▶ PROBLEM TO SOLVE: In the entries below, identify every line with the string "Suzanne" and copy it.

▬▬▬▬▬▬▬▬▬▬

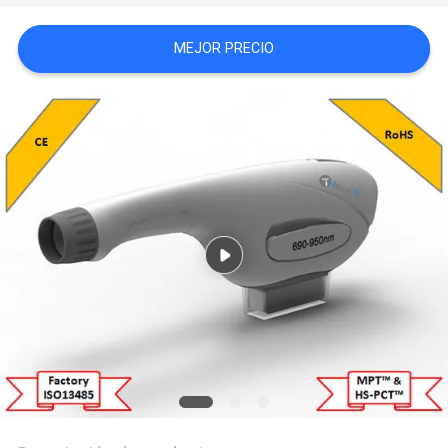
MEJOR PRECIO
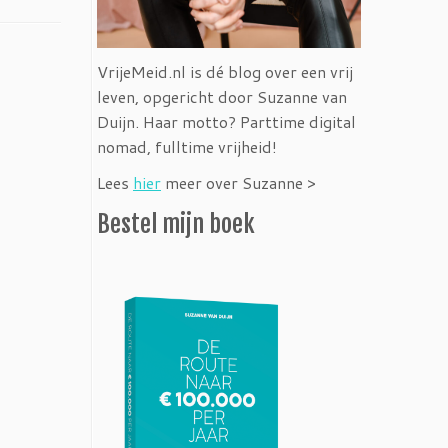
VrijeMeid.nl is dé blog over een vrij
leven, opgericht door Suzanne van
Duijn. Haar motto? Parttime digital
nomad, fulltime vrijheid!
Lees
hier
meer over Suzanne >
Bestel mijn boek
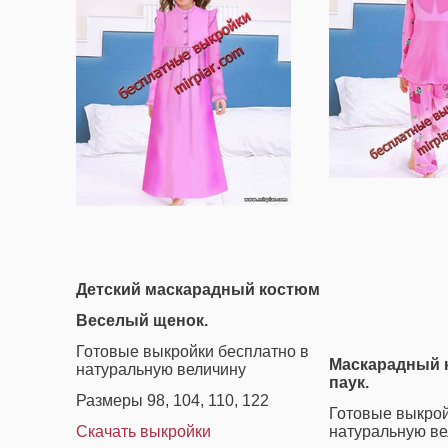
Детский маскарадный костюм
Веселый щенок.
Готовые выкройки бесплатно в
Маскарадный 
натуральную величину
паук.
Размеры 98, 104, 110, 122
Готовые выкрой
Скачать выкройки
натуральную ве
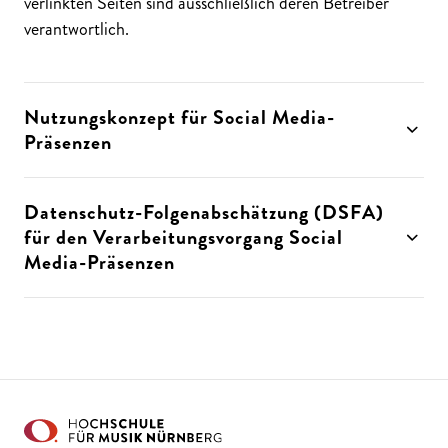
verlinkten Seiten sind ausschließlich deren Betreiber
verantwortlich.
Nutzungskonzept für Social Media-
Präsenzen
Datenschutz-Folgenabschätzung (DSFA)
für den Verarbeitungsvorgang Social
Media-Präsenzen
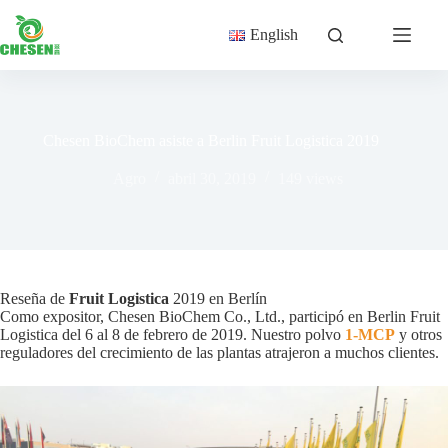
Saltar
al
English
contenido
Chesen BioChem asiste a Berlin Fruit Logistica 2019
Agro
abril 30, 2019
149
views
Reseña de
Fruit Logistica
2019 en Berlín
Como expositor, Chesen BioChem Co., Ltd., participó en Berlin Fruit
Logistica del 6 al 8 de febrero de 2019. Nuestro polvo
1-MCP
y otros
reguladores del crecimiento de las plantas atrajeron a muchos clientes.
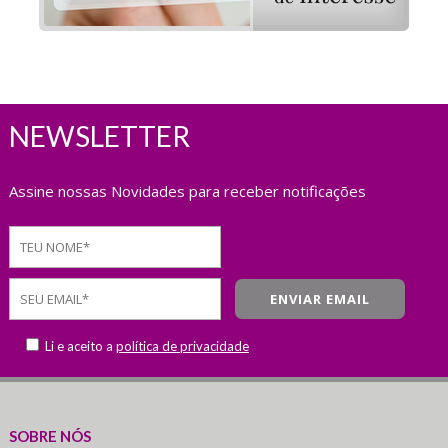
NEWSLETTER
Assine nossas Novidades para receber notificações
Li e aceito a
política de privacidade
SOBRE NÓS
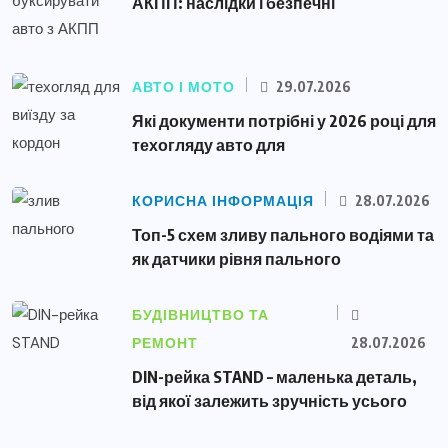
АКПП: наслідки і безпечні
АВТО І МОТО
29.07.2026
Які документи потрібні у 2026 році для
техогляду авто для
КОРИСНА ІНФОРМАЦІЯ
28.07.2026
Топ-5 схем зливу пального водіями та
як датчики рівня пального
БУДІВНИЦТВО ТА
РЕМОНТ
28.07.2026
DIN-рейка STAND – маленька деталь,
від якої залежить зручність усього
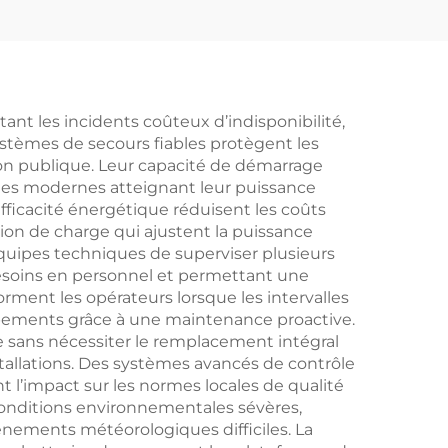
t les incidents coûteux d’indisponibilité,
ystèmes de secours fiables protègent les
ion publique. Leur capacité de démarrage
ènes modernes atteignant leur puissance
fficacité énergétique réduisent les coûts
ion de charge qui ajustent la puissance
équipes techniques de superviser plusieurs
 besoins en personnel et permettant une
rment les opérateurs lorsque les intervalles
ipements grâce à une maintenance proactive.
 sans nécessiter le remplacement intégral
stallations. Des systèmes avancés de contrôle
l’impact sur les normes locales de qualité
 conditions environnementales sévères,
nements météorologiques difficiles. La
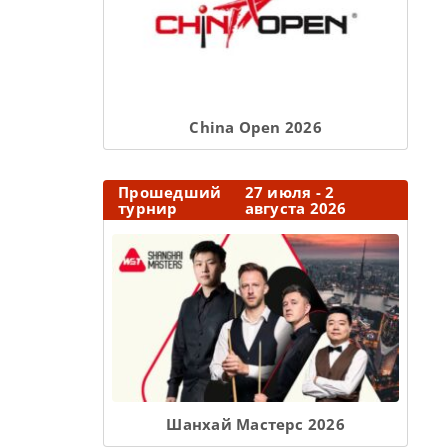
Сhina Open 2026
Прошедший
27 июля - 2
турнир
августа 2026
Шанхай Мастерс 2026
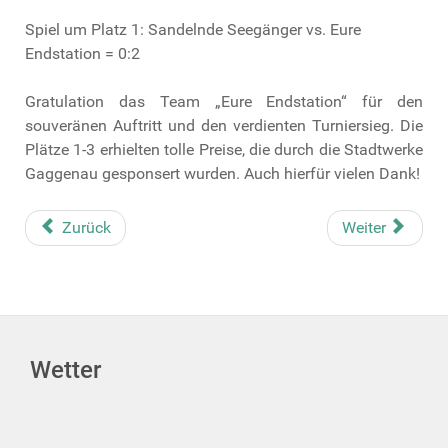
Spiel um Platz 1: Sandelnde Seegänger vs. Eure
Endstation = 0:2
Gratulation das Team „Eure Endstation“ für den
souveränen Auftritt und den verdienten Turniersieg. Die
Plätze 1-3 erhielten tolle Preise, die durch die Stadtwerke
Gaggenau gesponsert wurden. Auch hierfür vielen Dank!
Zurück
Weiter
Wetter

▬▬▬▬▬▬▬▬▬▬

▶ RESPONSE TO THIS TASK:
leven, opgericht door Suzanne van
meer over Suzanne >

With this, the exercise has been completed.